As of the Effective Date, the Executive’s Base Salary shall be at an annualized rate of $675,000. During the term hereof, the Compensation
Committee of the Board (the “Compensation Committee”) will annually review and adjust the Executive’s rate of
Base Salary.

 

3.2 Incentive
Bonus. During the term hereof, in addition to the Base Salary, the Executive shall be eligible to receive an annual incentive
bonus (“Incentive Bonus”) for each fiscal year with a target amount of 50% of Base Salary. The actual amount of any
Incentive Bonus earned by the Executive each year shall be determined in good faith by the Compensation Committee in its reasonable discretion,
based on the achievement of performance objectives established for that particular fiscal year by the Compensation Committee, in consultation
with the Executive. The Incentive Bonus earned for each fiscal year (if any) shall be paid as soon as practicable following the Board’s
certification of financial results for the applicable calendar year, subject to the Executive’s continued employment by the Corporation
or its affiliates through the applicable payment date.

 

3.3 Equity Compensation. Pursuant
to the Jasper Therapeutics, Inc. 2021 Equity Incentive Plan or an inducement equity plan adopted by the Corporation (either as may
be amended or restated from time to time, the “Plan”) and subject to the approval of the Board or the
Compensation Committee, the Executive will receive an option to purchase a number of shares of the Corporation’s common stock
equal to 4.5% of the number of shares of the Corporation’s outstanding common stock, measured as of the date of the grant (the
“Option”).
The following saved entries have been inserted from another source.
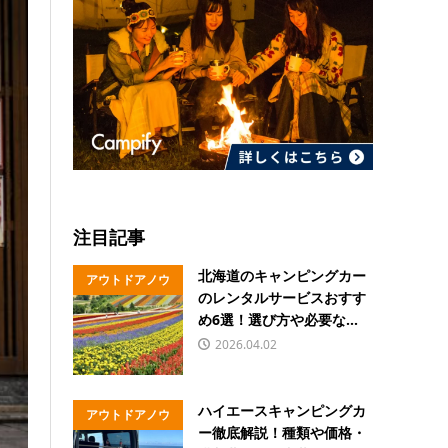
注目記事
北海道のキャンピングカー
アウトドアノウ
のレンタルサービスおすす
ハウ
め6選！選び方や必要な...
2026.04.02
ハイエースキャンピングカ
アウトドアノウ
ー徹底解説！種類や価格・
ハウ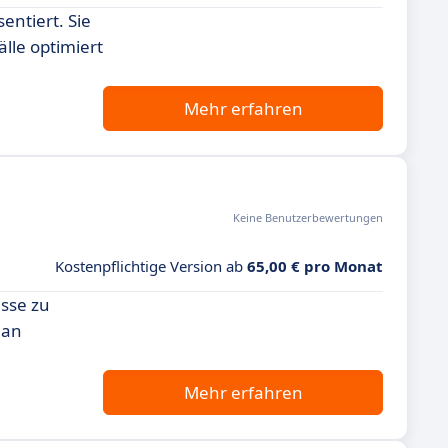
entiert. Sie
lle optimiert
Mehr erfahren
Keine Benutzerbewertungen
Kostenpflichtige Version ab
65,00 € pro Monat
esse zu
 an
Mehr erfahren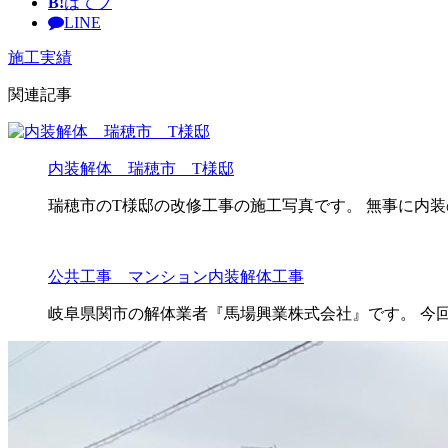
B!
はてブ
LINE
施工実績
関連記事
内装解体 瑞穂市 T様邸
瑞穂市のT様邸の改修工事の施工写真です。 無事に内装
公共工事 マンション内装解体工事
岐阜県関市の解体業者『馬場興業株式会社』です。 今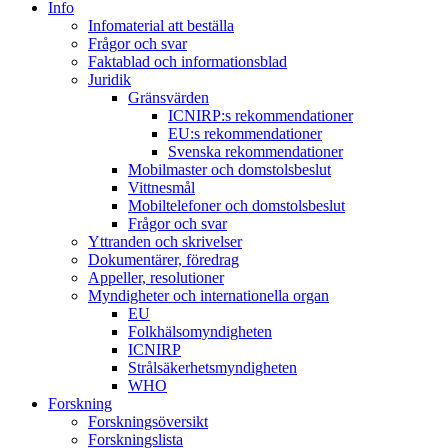
Info
Infomaterial att beställa
Frågor och svar
Faktablad och informationsblad
Juridik
Gränsvärden
ICNIRP:s rekommendationer
EU:s rekommendationer
Svenska rekommendationer
Mobilmaster och domstolsbeslut
Vittnesmål
Mobiltelefoner och domstolsbeslut
Frågor och svar
Yttranden och skrivelser
Dokumentärer, föredrag
Appeller, resolutioner
Myndigheter och internationella organ
EU
Folkhälsomyndigheten
ICNIRP
Strålsäkerhetsmyndigheten
WHO
Forskning
Forskningsöversikt
Forskningslista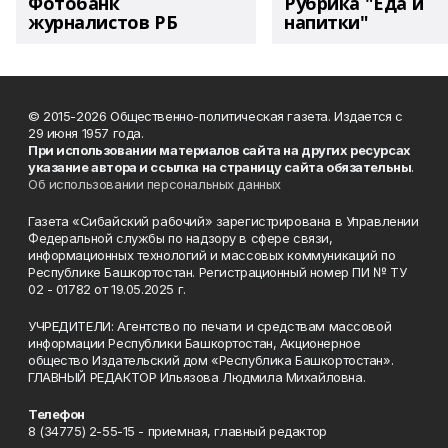
Фотобанк
Рубрика "Еда и
журналистов РБ
напитки"
© 2015-2026 Общественно-политическая газета. Издается с
29 июня 1957 года.
При использовании материалов сайта на других ресурсах
указание автора и ссылка на страницу сайта обязательны
.
Об использовании персональных данных
Газета «Сибайский рабочий» зарегистрирована в Управлении
Федеральной службы по надзору в сфере связи,
информационных технологий и массовых коммуникаций по
Республике Башкортостан. Регистрационный номер ПИ № ТУ
02 - 01782 от 19.05.2025 г.
УЧРЕДИТЕЛИ: Агентство по печати и средствам массовой
информации Республики Башкортостан, Акционерное
общество Издательский дом «Республика Башкортостан».
ГЛАВНЫЙ РЕДАКТОР Ильязова Людмила Михайловна.
Телефон
8 (34775) 2-55-15 - приемная, главный редактор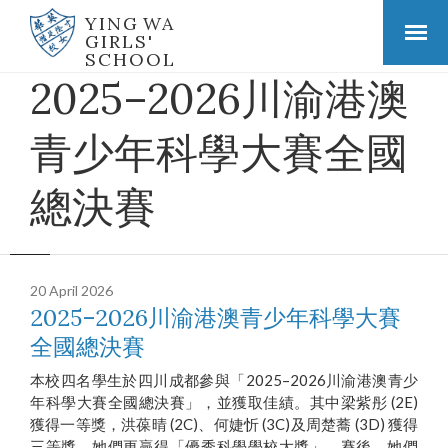
YING WA
GIRLS'
SCHOOL
2025–2026川渝港澳
青少年科學大賽全國
總決賽
20 April 2026
2025–2026川渝港澳青少年科學大賽
全國總決賽
本校四名學生於四川成都參與「2025–2026川渝港澳青少
年科學大賽全國總決賽」，並獲取佳績。其中梁紫彤 (2E)
獲得一等獎，洪葆晴 (2C)、何婕忻 (3C)及周楚蕎 (3D) 獲得
三等獎，她們更贏得「優秀科學學校大獎」。賽後，她們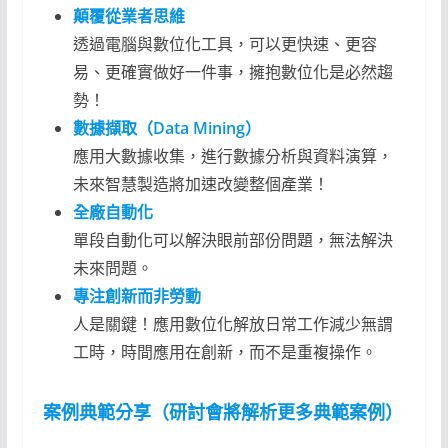
顛覆從業者思維
透過電腦與數位化工具，可以更快速、更容
易、更確實做好一件事，擁抱數位化是必然趨
勢！
數據擷取（Data Mining）
應用大數據收集，進行數據分析與資料演算，
未來智慧製造將加速改變整個產業！
全廠自動化
單段自動化可以解決眼前部份問題，無法解決
未來問題。
專注創新而非勞動
人是關鍵！應用數位化解放日常工作減少無謂
工時，時間應用在創新，而不是重複操作。
案例典範分享（研討會將解析更多典範案例）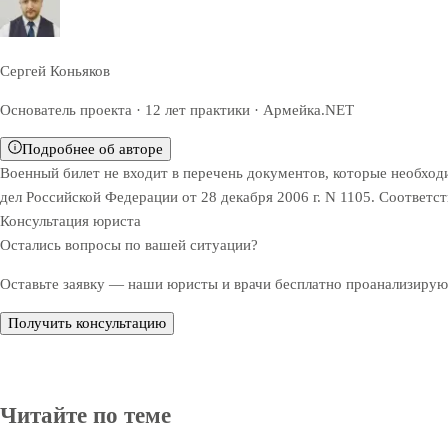
Сергей Коньяков
Основатель проекта · 12 лет практики · Армейка.NET
Подробнее об авторе
Военный билет не входит в перечень документов, которые необхо
дел Российской Федерации от 28 декабря 2006 г. N 1105. Соответст
Консультация юриста
Остались вопросы по вашей ситуации?
Оставьте заявку — наши юристы и врачи бесплатно проанализируют
Получить консультацию
Читайте по теме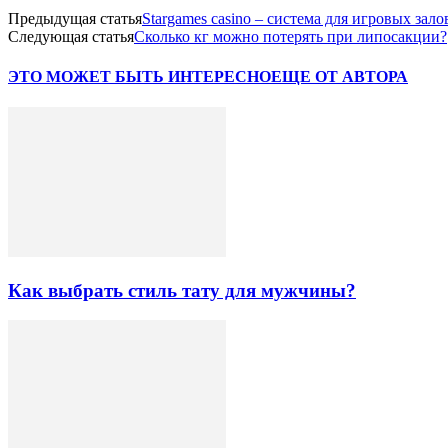
Предыдущая статья
Stargames casino – система для игровых зало
Следующая статья
Сколько кг можно потерять при липосакции?
ЭТО МОЖЕТ БЫТЬ ИНТЕРЕСНО
ЕЩЕ ОТ АВТОРА
Как выбрать стиль тату для мужчины?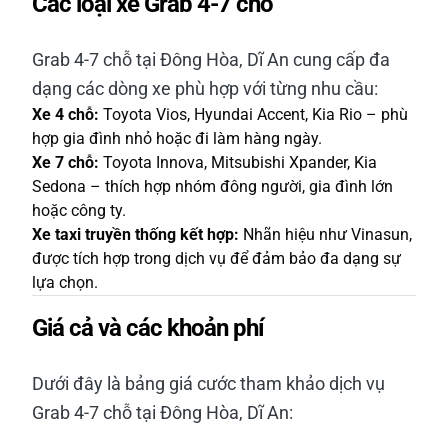
Các loại xe Grab 4-7 chỗ
Grab 4-7 chỗ tại Đông Hòa, Dĩ An cung cấp đa
dạng các dòng xe phù hợp với từng nhu cầu:
Xe 4 chỗ:
Toyota Vios, Hyundai Accent, Kia Rio – phù
hợp gia đình nhỏ hoặc đi làm hàng ngày.
Xe 7 chỗ:
Toyota Innova, Mitsubishi Xpander, Kia
Sedona – thích hợp nhóm đông người, gia đình lớn
hoặc công ty.
Xe taxi truyền thống kết hợp:
Nhãn hiệu như Vinasun,
được tích hợp trong dịch vụ để đảm bảo đa dạng sự
lựa chọn.
Giá cả và các khoản phí
Dưới đây là bảng giá cước tham khảo dịch vụ
Grab 4-7 chỗ tại Đông Hòa, Dĩ An: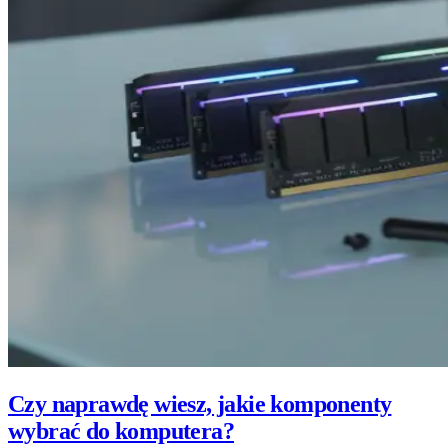
Czy naprawdę wiesz, jakie komponenty
wybrać do komputera?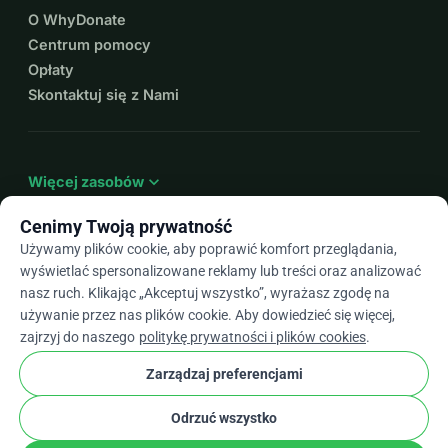
O WhyDonate
Centrum pomocy
Opłaty
Skontaktuj się z Nami
expand_more
Więcej zasobów
Cenimy Twoją prywatność
Używamy plików cookie, aby poprawić komfort przeglądania,
wyświetlać spersonalizowane reklamy lub treści oraz analizować
arrow_drop_down
Pl
nasz ruch. Klikając „Akceptuj wszystko”, wyrażasz zgodę na
używanie przez nas plików cookie. Aby dowiedzieć się więcej,
★★★★★
4,9 / 5 na podstawie ponad 500 opinii
zajrzyj do naszego
politykę prywatności i plików cookies
.
Zarządzaj preferencjami
© 2012–2026
WhyDonate
Prywatność i pliki cookie
Odrzuć wszystko
cookie
Regulamin
Ustawienia Plików Cookie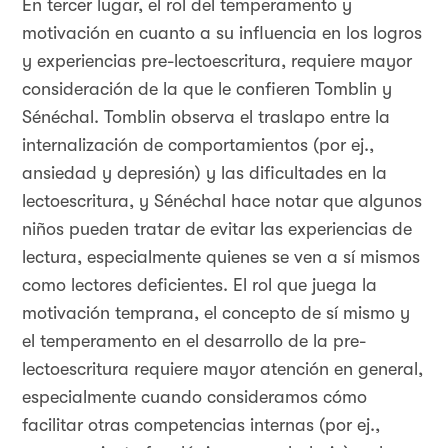
En tercer lugar, el rol del temperamento y
motivación en cuanto a su influencia en los logros
y experiencias pre-lectoescritura, requiere mayor
consideración de la que le confieren Tomblin y
Sénéchal. Tomblin observa el traslapo entre la
internalización de comportamientos (por ej.,
ansiedad y depresión) y las dificultades en la
lectoescritura, y Sénéchal hace notar que algunos
niños pueden tratar de evitar las experiencias de
lectura, especialmente quienes se ven a sí mismos
como lectores deficientes. El rol que juega la
motivación temprana, el concepto de sí mismo y
el temperamento en el desarrollo de la pre-
lectoescritura requiere mayor atención en general,
especialmente cuando consideramos cómo
facilitar otras competencias internas (por ej.,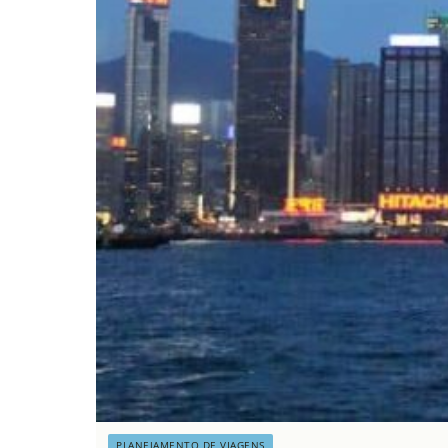
PLANEJAMENTO DE VIAGENS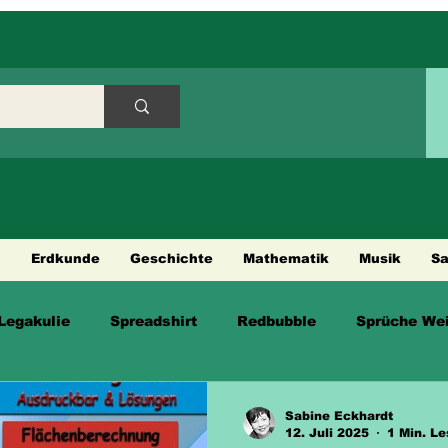
h
Erdkunde
Geschichte
Mathematik
Musik
S
Legakulie
Spreadshirt
Redbubble
Sprüche Wei
en
Sabine Eckhardt
12. Juli 2025
1 Min. Le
The Option will be subject to the terms and conditions of the Plan and the Corporation’s
standard form of option agreement for executive option grants, and the shares subject to the Option will vest over four years, with
25% of the shares vesting on the first anniversary of the Effective Date and the remaining shares vesting in equal monthly
installments over the subsequent three years, subject to the Executive’s continued service with the Corporation through the
applicable vesting date. In addition, in the event the Corporation closes an equity financing of at least $50 million after the
Effective Date, then, promptly following the closing of such financing, the Executive shall be granted an additional option (the
“True-Up Option”) covering such number of shares of the Corporation’s common stock equal to 1.0% of the
number of shares of the Corporation’s outstanding common stock, measured as of the date of grant. The True-Up Option will be
subject to the terms and conditions of the Plan and the Corporation’s standard form of option agreement for executive option
grants, and the shares subject to the True-Up Option will vest over four years, with 25% of the shares vesting on the first
anniversary of the date of grant and the remaining shares vesting in equal monthly installments over the subsequent three years,
subject to the Executive’s continued service with the Corporation through the applicable vesting date.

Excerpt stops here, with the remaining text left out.